20 février 2014 | Vol. 7 No. 72

Pouvez-vous publier une hypothèque légale de la construction lorsque vous faites des travaux pour un locataire d’un immeuble, par exemple dans un édifice à bureaux ou un centre commercial?

Le principe de base à retenir est le suivant : pas d’hypothèque légale si votre cocontractant est un locataire de l’immeuble.

L’exception : s’il existe entre les parties une entente, conclue soit dans le bail ou dans un document distinct, entente à l’effet que les parties ont choisi de se lier par un contrat de construction.

Comment se protéger : demandez à votre cocontractant, une copie du bail intervenu avec le propriétaire/locateur ou toute autre entente intervenue entre eux, relativement aux travaux que le locataire désire entreprendre.

Simplifiée, la question à se poser est la suivante : qui prend l’engagement de payer pour le prix des travaux?

Si les travaux sont au bénéfice du locataire, à sa demande, pour ses propres fins et à ses frais, vous n’aurez
pas droit à l’hypothèque légale.
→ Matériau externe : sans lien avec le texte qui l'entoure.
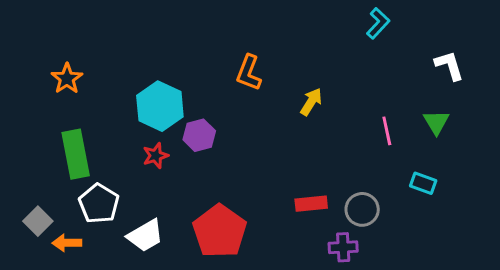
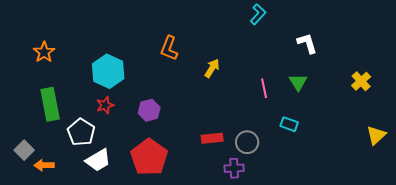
purple hexagon: (199, 135) -> (149, 110), moved
white pentagon: (99, 204) -> (81, 132), moved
Vous devrez ainsi vous assurer de la solvabilité du locataire avant d’entreprendre vos travaux.

Si le propriétaire/locateur s’engage à payer pour les travaux de construction, ce dernier pourra retenir l’argent nécessaire pour acquitter les montants dus à l’entrepreneur, aux sous-traitants, aux fournisseurs de matériaux et aux ouvriers et ainsi éviter que l’immeuble soit grevé d’une hypothèque légale du domaine de la construction. Votre droit à l’hypothèque légale est ainsi sauvegardé.

Vous aurez donc compris que l’élément essentiel est l’engagement du paiement par le propriétaire/locateur, lequel engagement peut prendre plusieurs formes.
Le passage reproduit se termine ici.